▶ The problem: Using the listing below, set down each line from the line containing "De Inmuebles. La" through the line containing "Administrador Unico", both ends included, exactly and with nothing added.

▶ Exercise materials:
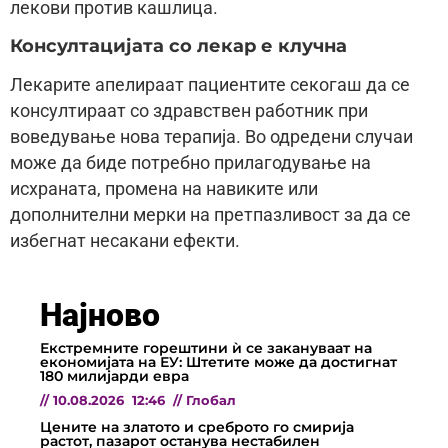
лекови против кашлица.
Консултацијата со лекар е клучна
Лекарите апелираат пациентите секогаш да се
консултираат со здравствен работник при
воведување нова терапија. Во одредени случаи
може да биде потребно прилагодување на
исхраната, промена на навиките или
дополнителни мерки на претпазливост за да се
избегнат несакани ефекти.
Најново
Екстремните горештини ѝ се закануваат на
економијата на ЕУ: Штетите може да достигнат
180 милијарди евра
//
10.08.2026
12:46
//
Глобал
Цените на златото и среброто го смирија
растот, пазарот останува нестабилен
...
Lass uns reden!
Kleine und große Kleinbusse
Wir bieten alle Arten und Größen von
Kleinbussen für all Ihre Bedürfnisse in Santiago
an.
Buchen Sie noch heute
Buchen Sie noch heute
...
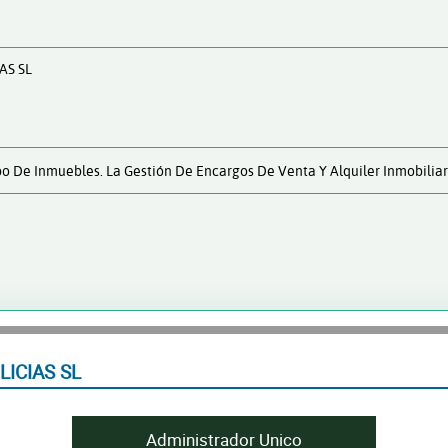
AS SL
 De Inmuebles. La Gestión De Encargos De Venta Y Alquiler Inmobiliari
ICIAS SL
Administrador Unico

▶ Answer below:
 De Inmuebles. La Gestión De Encargos De Venta Y Alquiler Inmobiliari
ICIAS SL
Administrador Unico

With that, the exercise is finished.